Manipülasyon haberlerin merkezi Devletin resmi ajansı TAK
Basın toplantısında, manipülasyon haberlerin merkezi Devletin resmi ajansı TAK, KTÖS Genel Sekreteri Şener Elcil tarafından sert bir şekilde eleştirildi. Elcil, dünyadaki haberciliğin doğru esaslar üzerine dayandığını, yazılmamış, söylenmemiş şeylerin söylenmiş gibi yapılmasının hiçbir ahlak değeri ile bağdaşmadığını da ifade etti.
Yolculuk, Larnaka Havaalanı’nda neşeli bir şekilde başladı. Uçakta AKEL Genel Sekreteri de AP’de bir konuşma yapmak için bulunuyordu. Akşam saatlerinde, AB’nin merkezi Brüksel’e varılmış, ekip ertesi gün yapacağı temaslara odaklanmıştı. Bu aynı zamanda benim bu maksatla yaptığım ilk yurtdışı ziyaretimdi! Grupta ÇİVİ gazetesi köşe yazarı olarak yer almıştım.
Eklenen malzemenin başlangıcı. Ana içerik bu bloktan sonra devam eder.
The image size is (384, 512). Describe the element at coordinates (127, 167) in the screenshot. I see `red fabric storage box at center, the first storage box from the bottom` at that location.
Uçakta, Andros Kipriyanu ile sohbet etmiş, ona yakın gelecekte Kıbrıs’ta bir çözüme ulaşıp ulaşamayacağımızı sormuştum. Yanıtı, yakında bir çözüm görmediği, çünkü Türkiye’nin söylemde başka fiiliyatta başka davrandığı, bunun çözümü zorlaştırdığı şeklindeydi ve Türkiye’nin iyi niyet göstergesi olarak Maraş’ı yasal sahiplerine iade etmek için bir adım atması gerektiğini belirtip, Mağusa İnisiyatifi’nin başlattığı kampanyayı da yakından takip ettiklerini söylüyordu.
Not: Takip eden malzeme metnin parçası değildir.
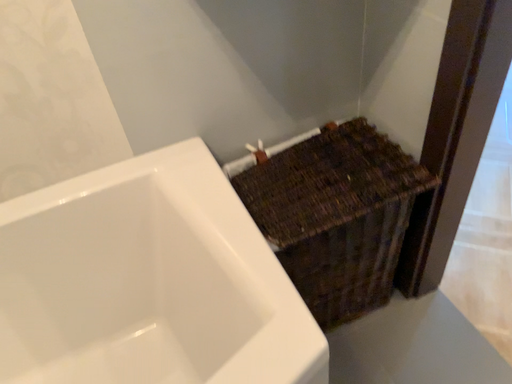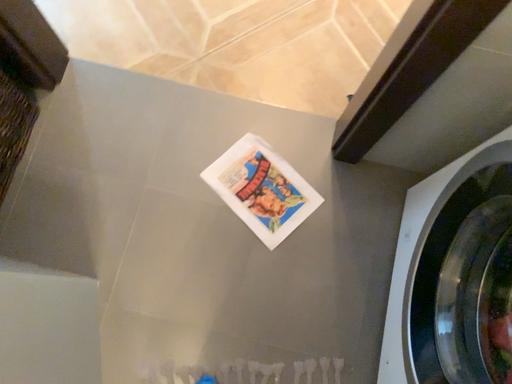 Question: Which way did the camera rotate in the video?

Choices:
 (A) rotated upward
 (B) rotated downward

Answer: (B)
13 maddelik Deklarasyonla TC’nin buradaki asimilasyon politikaları ifşa edilecek
Sendikal Platform’un lokomotifi ve etkili üyesi KTÖS Genel Sekreteri Şener Elcil ise kendisi ile uçakta yaptığım mini söyleşide şunları söyledi: “Kıbrıs Türk Toplumu’nun sesini ve AKP’nin dayatmalarını AB’ye duyurmak, burada bir ateşkesin olduğunu, Türkiye’nin de burada Kıbrıs Cumhuriyeti’nin toprak bütünlüğünü korumak için bulunduğunu herkese anlatıp hatırlatmak zorundayız. İnönü Meydanı’ndaki mesajı Brüksel’e taşıyıp, AB’yi kendi vatandaşlarına karşı daha duyarlı olması hususunda uyaracağız. 13 maddelik Deklarasyonla, TC’nin buradaki asimilasyon politikalarını ifşa edecek raporlar sunacağız. Adamız, 2003’ten beridir resmen Avrupa Birliği toprağı olmasına rağmen, AB’nin burada yaşayan vatandaşlarının durumunu ifade eden net bir açıklama yapmamıştır. Türkiye’nin buradaki egemenlik haklarının tanındığını, ortada KKTC’nin olmadığını, AB konusunda direkt muhatabın Türkiye olduğunu söyledikten sonra, bu ilişkinin bu toplum tükeninceye kadar devam edip etmeyeceğini ifade etmemiştir. Biz, ortadaki çıkar ilişkileri içerisinde tüm tarafların gönlünce kullandığı sadece bir rehine miyiz? Türkiye ve Güney Kıbrıs Gümrük Birliğinde ama biz aralarda bir yerlerde ‘Santafe’ gibi dolaşıyoruz. Biz AB vatandaşıyız ve AB’nin buna bir çözüm getirmesi gerekiyor. Türkiye’deki seçimler sonrasında Erdoğan’ın bizi vilayet yapacağı söylemi Kıbrıs Türkü’ne yapılmış en büyük saygısızlıktır ve AİHM’de baş sabıkalı olan Türkiye’nin sabıka kaydını daha da katlamaktan başka işe yaramayacaktır”.
Siyasi Tsunami…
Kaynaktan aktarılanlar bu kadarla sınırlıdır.